Nia memperhatikan Ghani lagi fokus menatap ke arah sana sambil memegang kipas elektrik, bocah itu sejak tadi rewel karena panas dan gerah. Tak sabar ingin cepat-cepat melihat Dista. Matanya menatap tak berkedip pada penampilan itu, lucunya.

"Jadwal Dista katanya abis Dzuhur." Genta menghela napas sudah lelah. "Aku udah laper, apa kita nggak bisa makan dulu sekarang?"

"Makan di depan sekolah yuk banyak warung," jawab Nia.

"Nggak mau di kantinku, Ma? Karena ada acara mereka dibolehin jualan hari Sabtu ini. Biasanya yang jualan tukang minuman buat jualin ke anak yang biasanya ekskul."

"Boleh ke sana? Ya udah, nanti kamu cariin tempatnya ya? Dista bisa makan siang bareng kita nggak ya?" gumam Nia sambil melirik ke arah ruang kelas belakang panggung yang dijadikan backstage, tadi Dista bilang dia akan di sana bersama teman-teman dan seniornya.

"Dapet makan, Ma, lagian dia bakal susah ditemuin lagi sebelum tampil," jawab Karel.

"Tadi aku kagum dan terpesona liatin Dista cantik banget pake make up, sekarang udah keliatan bedanya. Dulu kayak anak-anak mau tampil 17an, sekarang udah kayak remaja keren."

Nia membayangkan bagaimana Dista kecil yang didandanin lucu. Ternyata nostalgia seperti ini membuat Karel mampu mengingat kenangan bersama saudaranya.

"Beda ya sekarang? Dulu kayak anak kecil, sekarang udah gede," sahut Genta.

"Kamu juga Bro udah gede!!" seru Karel nabokin lengan Genta.

"Aku udah gede kok, semenjak ... ah, udah lama tahu," kilah Genta.

"Ahahahaa, Aku tau hal itu, Bro," kekeh Karel iseng.

"Udah deh, jangan ngomong hal kayak gitu!" Genta mendecak.

Nia sepertinya memahami obrolan aneh mereka. Kalau Karel sih jelas anaknya suka frontal, sedangkan Genta terlihat tak nyaman malu-malu sampai wajahnya yang biasanya putih itu memerah kayak kena sunburn.

"Nanti waktu Dista tampil aku mau maju," ucap Karel sambil mengipas-ngipas leher dengan tangannya. Matanya masih melirik ke arah gerombolan orang yang berjejer memenuhi depan panggung.

"Jangan modus, Mas, bilang aja mau liat cewek-cewek," celetuk Genta yang sedang garuk-garuk alisnya karena ketempelan keringat sebesar biji jagung.

Tawa tak bisa ditahan lagi Nia menggoda Karel yang langsung cengar-cengir penuh makna. "Cari kenalan Mas, seniornya Dista."

"Ma, jangan kasih izin dia pacaran dulu!" sergah Genta mendelikan mata sewot.

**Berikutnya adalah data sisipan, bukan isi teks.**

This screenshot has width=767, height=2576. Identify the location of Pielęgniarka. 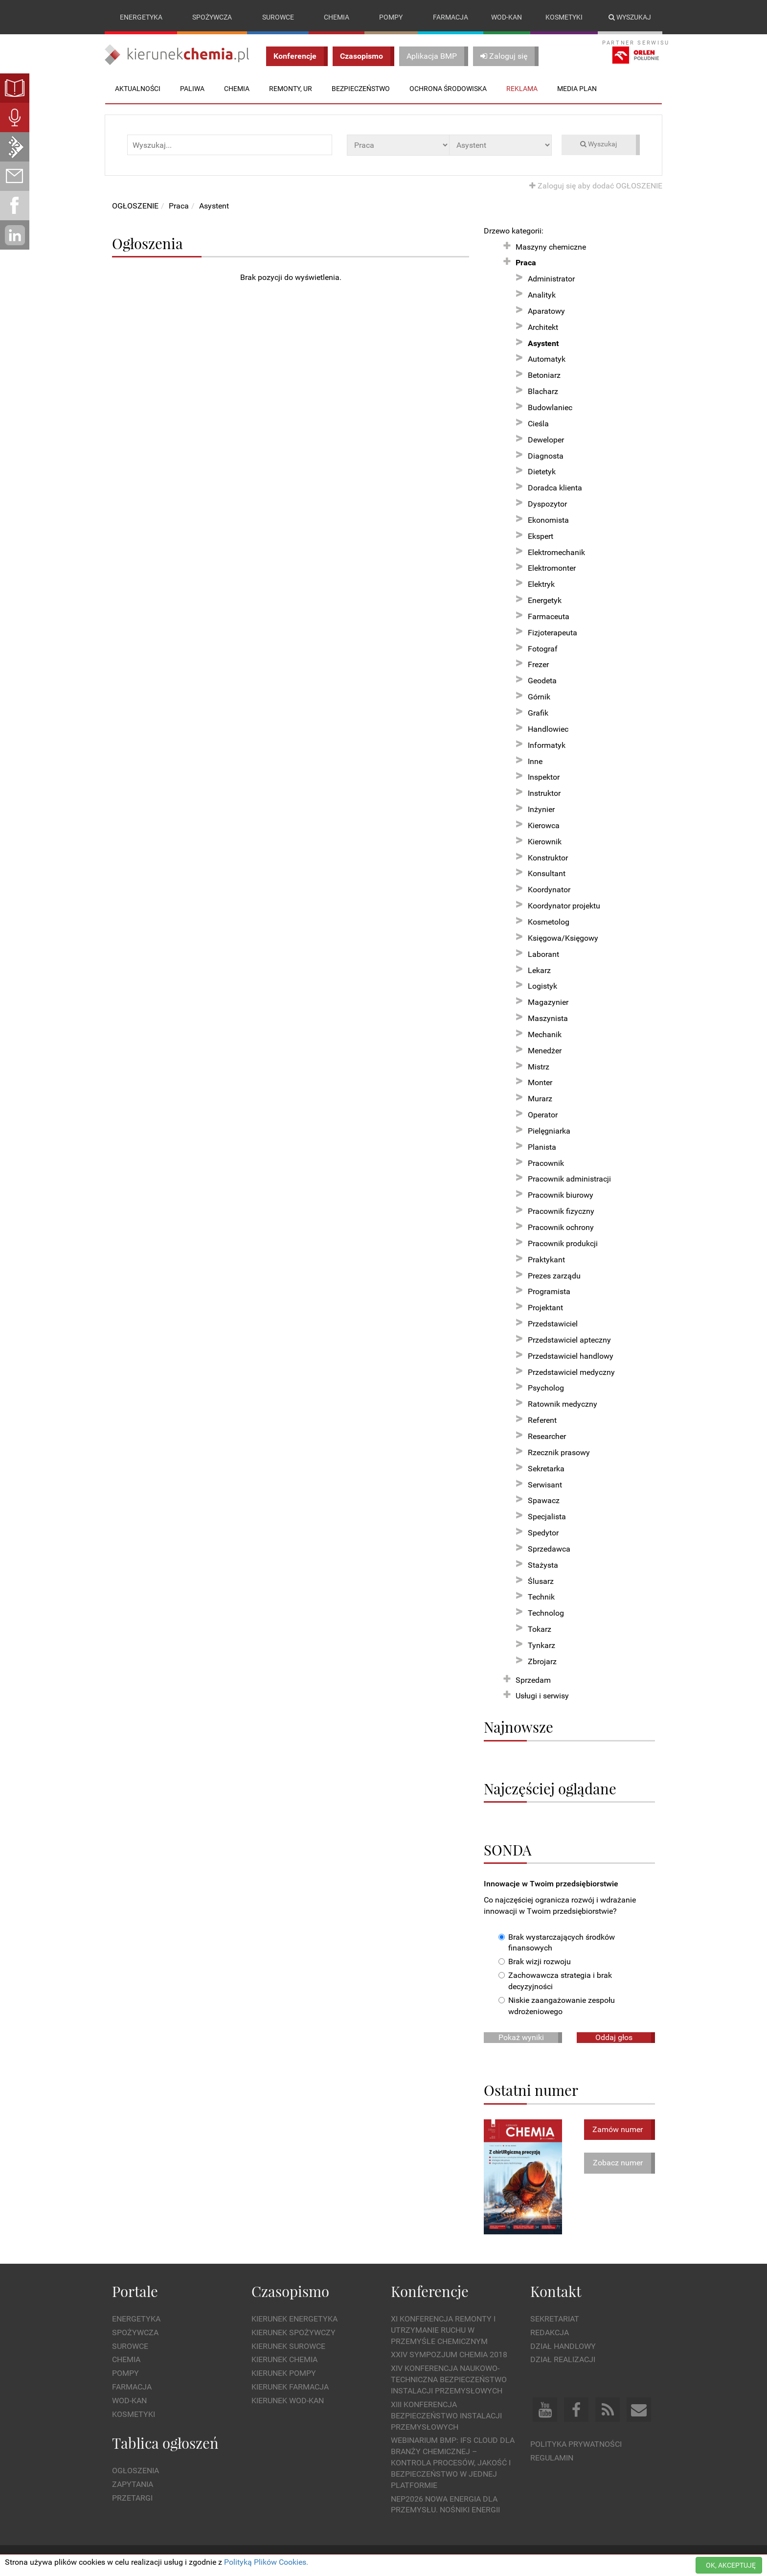 (549, 1131).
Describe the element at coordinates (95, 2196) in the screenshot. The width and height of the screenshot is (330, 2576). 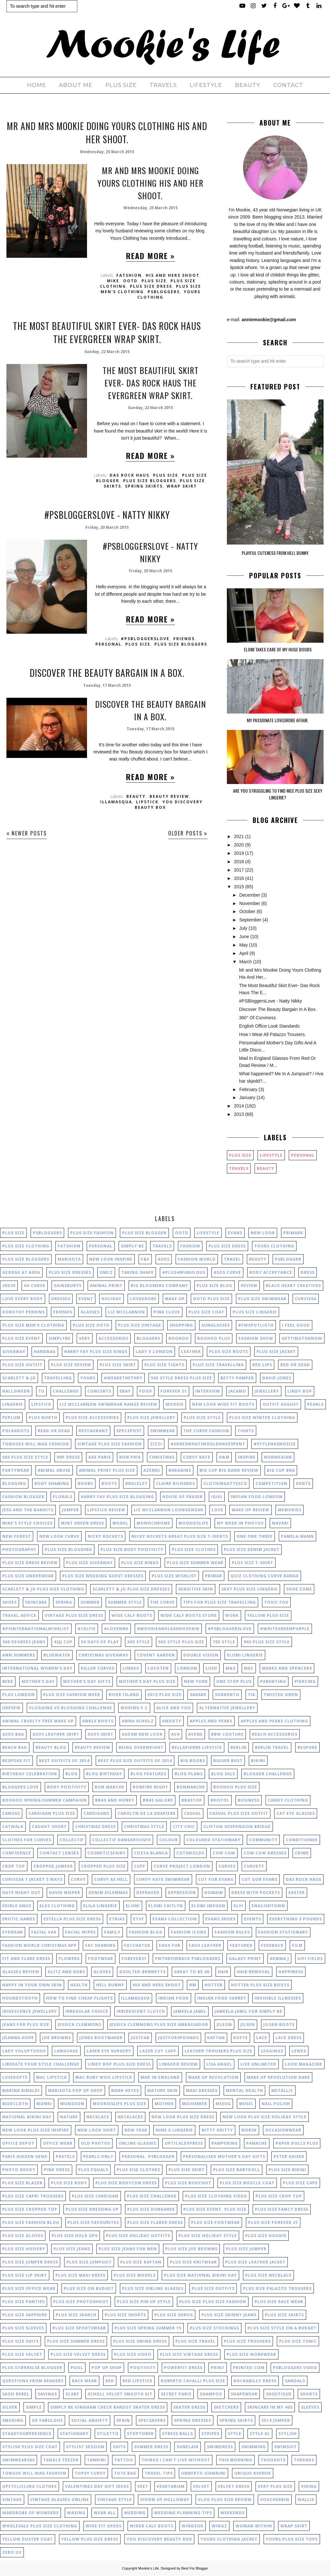 I see `plus size cardigan` at that location.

"Iri ya, kamu iri karena masa sekolahmu bakal dijejeli sama pelajaran kelas Aksel, hahaha," tawa Karel membahana.

"Belum masuk, jangan ngeledek deh kalo aku nggak lolos malu tahu. Nyesek banget," jawab Genta.

"Maa, aku haus!!!" Ghani lari ke arah sang ibu dan memegang tangannya menggoyangkannya pelan. "Aku mau minum, haus lagi."

Terhitung sudah berapa botol air mineral yang mereka habiskan. Nia membantu Ghani membuka tutup botol dan memberikannya. Setelah minum banyak Ghani menggerutu lagi ingin buang air kecil.

"Ma, ayo Ma pipis lagi ke tempat tadi!" seru Ghani lompat-lompat tak sabar.

"Pipis mulu," cetus Karel saat Ghani merengek memegangi celananya. "Ntuh di pohon aja dah, Mama nggak bisa nemenin ke dalam toilet. Mas males."